What you have to do:
Where a picture occurs in the data, omit it, and copy all remaining data exactly.

Recorded information:
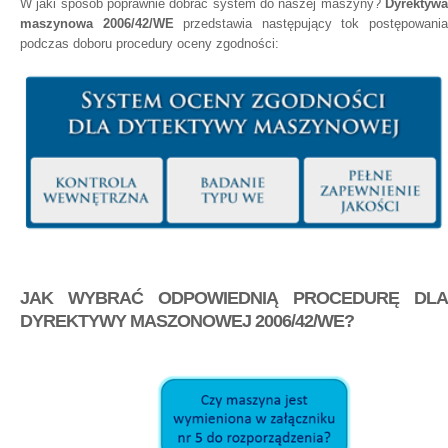
W jaki sposób poprawnie dobrać system do naszej maszyny?
Dyrektywa
maszynowa 2006/42/WE
przedstawia następujący tok postępowani
podczas doboru procedury oceny zgodności:
JAK WYBRAĆ ODPOWIEDNIĄ PROCEDURĘ DLA
DYREKTYWY MASZONOWEJ 2006/42/WE?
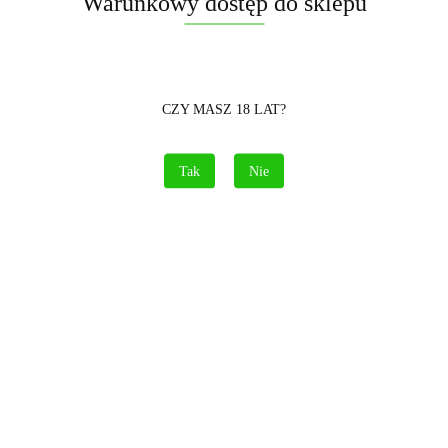
Warunkowy dostęp do sklepu
CZY MASZ 18 LAT?
Tak
Nie
iczna wyrzutnia z 16 strzałami
ldog to imponująca, dynamiczna wyrzutnia pirotechniczna o kalibrze 20mm. Z
różnych okazji, takich jak urodziny czy inne wyjątkowe momenty. Ta niezwykł
preza będzie pamiętna.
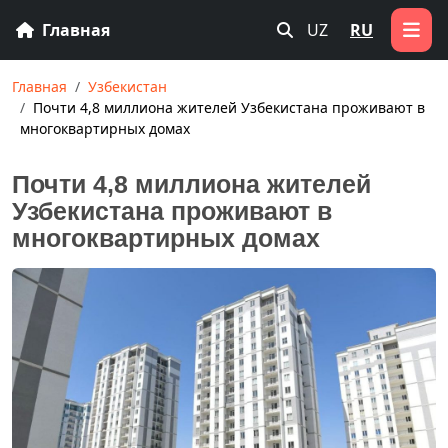
Главная
UZ
RU
Главная
Узбекистан
Почти 4,8 миллиона жителей Узбекистана проживают в
многоквартирных домах
Почти 4,8 миллиона жителей
Узбекистана проживают в
многоквартирных домах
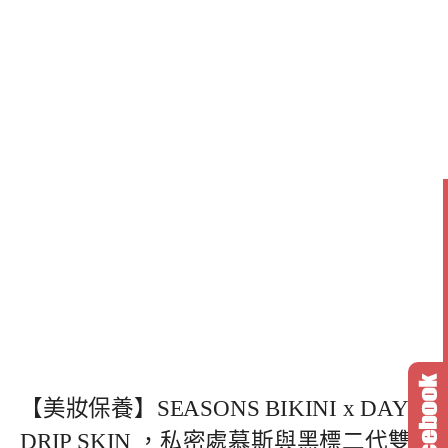
【美妝保養】SEASONS BIKINI x DAY
DRIP SKIN ，私密處慕斯與黑標二代雙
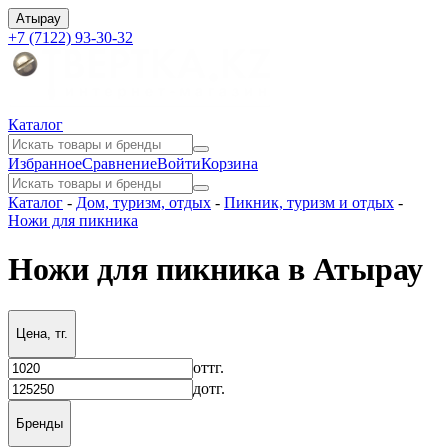
Атырау
+7 (7122) 93-30-32
Каталог
Избранное
Сравнение
Войти
Корзина
Каталог
-
Дом, туризм, отдых
-
Пикник, туризм и отдых
-
Ножи для пикника
Ножи для пикника в Атырау
Цена, тг.
от
тг.
до
тг.
Бренды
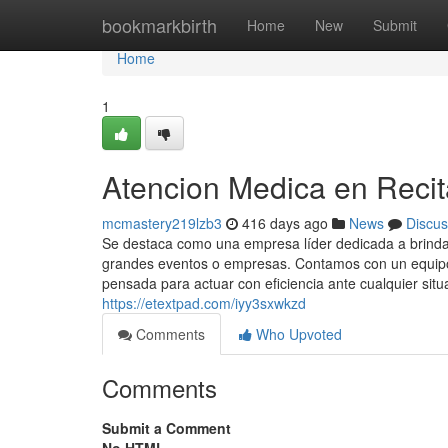
Home
bookmarkbirth
Home
New
Submit
Home
1
Atencion Medica en Recit
mcmastery219lzb3
416 days ago
News
Discus
Se destaca como una empresa líder dedicada a brindar
grandes eventos o empresas. Contamos con un equipo 
pensada para actuar con eficiencia ante cualquier situ
https://etextpad.com/iyy3sxwkzd
Comments
Who Upvoted
Comments
Submit a Comment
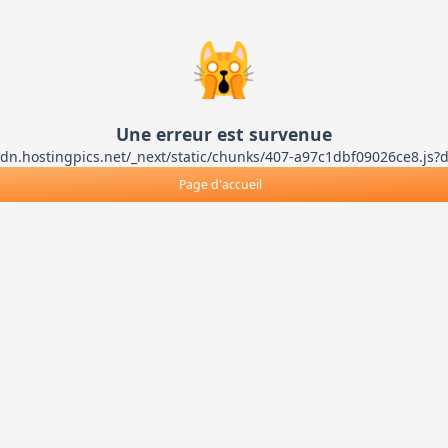
🙀
Une erreur est survenue
ts-cdn.hostingpics.net/_next/static/chunks/407-a97c1dbf09026ce8
Page d'accueil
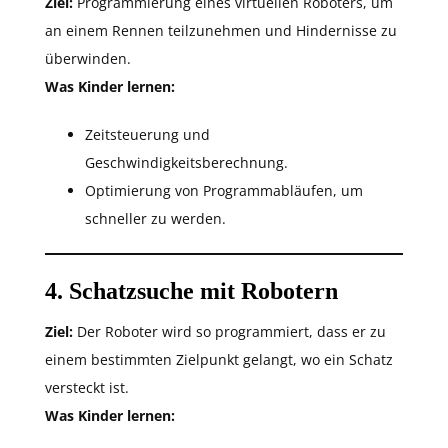
Ziel:
Programmierung eines virtuellen Roboters, um
an einem Rennen teilzunehmen und Hindernisse zu
überwinden.
Was Kinder lernen:
Zeitsteuerung und
Geschwindigkeitsberechnung.
Optimierung von Programmabläufen, um
schneller zu werden.
4. Schatzsuche mit Robotern
Ziel:
Der Roboter wird so programmiert, dass er zu
einem bestimmten Zielpunkt gelangt, wo ein Schatz
versteckt ist.
Was Kinder lernen:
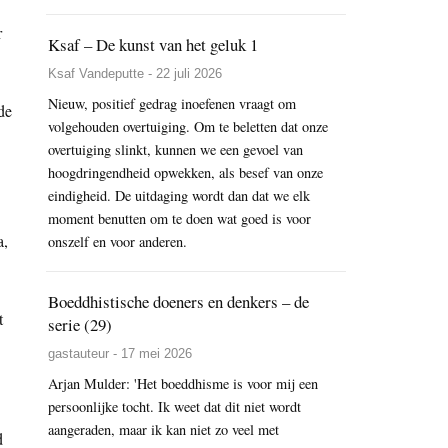
r
Ksaf – De kunst van het geluk 1
Ksaf Vandeputte - 22 juli 2026
Nieuw, positief gedrag inoefenen vraagt om
de
volgehouden overtuiging. Om te beletten dat onze
overtuiging slinkt, kunnen we een gevoel van
hoogdringendheid opwekken, als besef van onze
eindigheid. De uitdaging wordt dan dat we elk
moment benutten om te doen wat goed is voor
a,
onszelf en voor anderen.
Boeddhistische doeners en denkers – de
t
serie (29)
gastauteur - 17 mei 2026
Arjan Mulder: 'Het boeddhisme is voor mij een
persoonlijke tocht. Ik weet dat dit niet wordt
aangeraden, maar ik kan niet zo veel met
d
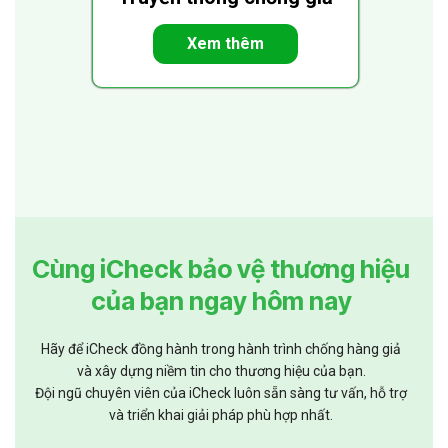
Xem thêm
Xem toàn bộ giải pháp chống giả iCheck
Cùng iCheck bảo vệ thương hiệu
của bạn ngay hôm nay
Hãy để iCheck đồng hành trong hành trình chống hàng giả
và xây dựng niềm tin cho thương hiệu của bạn.
Đội ngũ chuyên viên của iCheck luôn sẵn sàng tư vấn, hỗ trợ
và triển khai giải pháp phù hợp nhất.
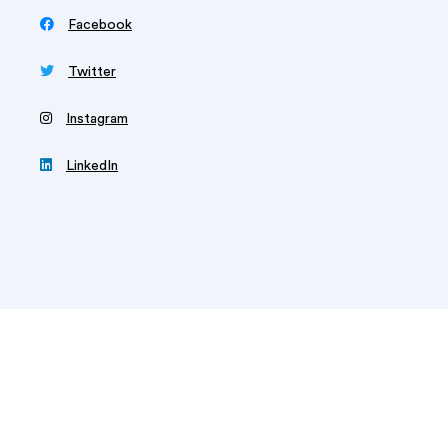

Facebook

Twitter
‍
Instagram

LinkedIn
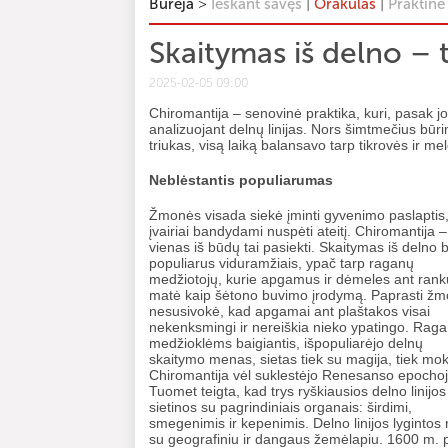
>
|
|
Būrėja
Ieškant savęs
Orakulas
Praktinė
Skaitymas iš delno – t
2025-02-05 09:00
Chiromantija – senovinė praktika, kuri, pasak jo
analizuojant delnų linijas. Nors šimtmečius būri
triukas, visą laiką balansavo tarp tikrovės ir mel
Neblėstantis populiarumas
Žmonės visada siekė įminti gyvenimo paslaptis
įvairiai bandydami nuspėti ateitį. Chiromantija – 
vienas iš būdų tai pasiekti. Skaitymas iš delno 
populiarus viduramžiais, ypač tarp raganų
medžiotojų, kurie apgamus ir dėmeles ant rank
matė kaip šėtono buvimo įrodymą. Paprasti ž
nesusivokė, kad apgamai ant plaštakos visai
nekenksmingi ir nereiškia nieko ypatingo. Rag
medžioklėms baigiantis, išpopuliarėjo delnų
skaitymo menas, sietas tiek su magija, tiek mok
Chiromantija vėl suklestėjo Renesanso epochoj
Tuomet teigta, kad trys ryškiausios delno linijos
sietinos su pagrindiniais organais: širdimi,
smegenimis ir kepenimis. Delno linijos lygintos 
su geografiniu ir dangaus žemėlapiu. 1600 m.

Solution to this problem:
W jaki sposób poprawnie dobrać system do naszej maszyny?
Dyrektywa
maszynowa 2006/42/WE
przedstawia następujący tok postępowani
podczas doboru procedury oceny zgodności:
JAK WYBRAĆ ODPOWIEDNIĄ PROCEDURĘ DLA
DYREKTYWY MASZONOWEJ 2006/42/WE?
Warunkowy dostęp do sklepu
CZY MASZ 18 LAT?
Tak
Nie
iczna wyrzutnia z 16 strzałami
ldog to imponująca, dynamiczna wyrzutnia pirotechniczna o kalibrze 20mm. Z
różnych okazji, takich jak urodziny czy inne wyjątkowe momenty. Ta niezwykł
preza będzie pamiętna.
Главная
UZ
RU
Главная
Узбекистан
Почти 4,8 миллиона жителей Узбекистана проживают в
многоквартирных домах
Почти 4,8 миллиона жителей
Узбекистана проживают в
многоквартирных домах
【美妝保養】SEASONS BIKINI x DAY
DRIP SKIN ，私密處慕斯與黑標二代雙
Атырау
+7 (7122) 93-30-32
Каталог
Избранное
Сравнение
Войти
Корзина
Каталог
-
Дом, туризм, отдых
-
Пикник, туризм и отдых
-
Ножи для пикника
Ножи для пикника в Атырау
Цена, тг.
от
тг.
до
тг.
Бренды
Home
bookmarkbirth
Home
New
Submit
Home
1
Atencion Medica en Recit
mcmastery219lzb3
416 days ago
News
Discus
Se destaca como una empresa líder dedicada a brindar
grandes eventos o empresas. Contamos con un equipo 
pensada para actuar con eficiencia ante cualquier situ
https://etextpad.com/iyy3sxwkzd
Comments
Who Upvoted
Comments
Submit a Comment
🙀
Une erreur est survenue
ts-cdn.hostingpics.net/_next/static/chunks/407-a97c1dbf09026ce8
Page d'accueil
Ziel:
Programmierung eines virtuellen Roboters, um
an einem Rennen teilzunehmen und Hindernisse zu
überwinden.
Was Kinder lernen:
Zeitsteuerung und
Geschwindigkeitsberechnung.
Optimierung von Programmabläufen, um
schneller zu werden.
4. Schatzsuche mit Robotern
Ziel:
Der Roboter wird so programmiert, dass er zu
einem bestimmten Zielpunkt gelangt, wo ein Schatz
versteckt ist.
Was Kinder lernen:
r
Ksaf – De kunst van het geluk 1
Ksaf Vandeputte - 22 juli 2026
Nieuw, positief gedrag inoefenen vraagt om
de
volgehouden overtuiging. Om te beletten dat onze
overtuiging slinkt, kunnen we een gevoel van
hoogdringendheid opwekken, als besef van onze
eindigheid. De uitdaging wordt dan dat we elk
moment benutten om te doen wat goed is voor
a,
onszelf en voor anderen.
Boeddhistische doeners en denkers – de
t
serie (29)
gastauteur - 17 mei 2026
Arjan Mulder: 'Het boeddhisme is voor mij een
persoonlijke tocht. Ik weet dat dit niet wordt
aangeraden, maar ik kan niet zo veel met
d
Xem thêm
Xem toàn bộ giải pháp chống giả iCheck
Cùng iCheck bảo vệ thương hiệu
của bạn ngay hôm nay
Hãy để iCheck đồng hành trong hành trình chống hàng giả
và xây dựng niềm tin cho thương hiệu của bạn.
Đội ngũ chuyên viên của iCheck luôn sẵn sàng tư vấn, hỗ trợ
và triển khai giải pháp phù hợp nhất.

Facebook

Twitter
‍
Instagram

LinkedIn
>
|
|
Būrėja
Ieškant savęs
Orakulas
Praktinė
Skaitymas iš delno – t
2025-02-05 09:00
Chiromantija – senovinė praktika, kuri, pasak jo
analizuojant delnų linijas. Nors šimtmečius būri
triukas, visą laiką balansavo tarp tikrovės ir mel
Neblėstantis populiarumas
Žmonės visada siekė įminti gyvenimo paslaptis
įvairiai bandydami nuspėti ateitį. Chiromantija – 
vienas iš būdų tai pasiekti. Skaitymas iš delno 
populiarus viduramžiais, ypač tarp raganų
medžiotojų, kurie apgamus ir dėmeles ant rank
matė kaip šėtono buvimo įrodymą. Paprasti ž
nesusivokė, kad apgamai ant plaštakos visai
nekenksmingi ir nereiškia nieko ypatingo. Rag
medžioklėms baigiantis, išpopuliarėjo delnų
skaitymo menas, sietas tiek su magija, tiek mok
Chiromantija vėl suklestėjo Renesanso epochoj
Tuomet teigta, kad trys ryškiausios delno linijos
sietinos su pagrindiniais organais: širdimi,
smegenimis ir kepenimis. Delno linijos lygintos 
su geografiniu ir dangaus žemėlapiu. 1600 m.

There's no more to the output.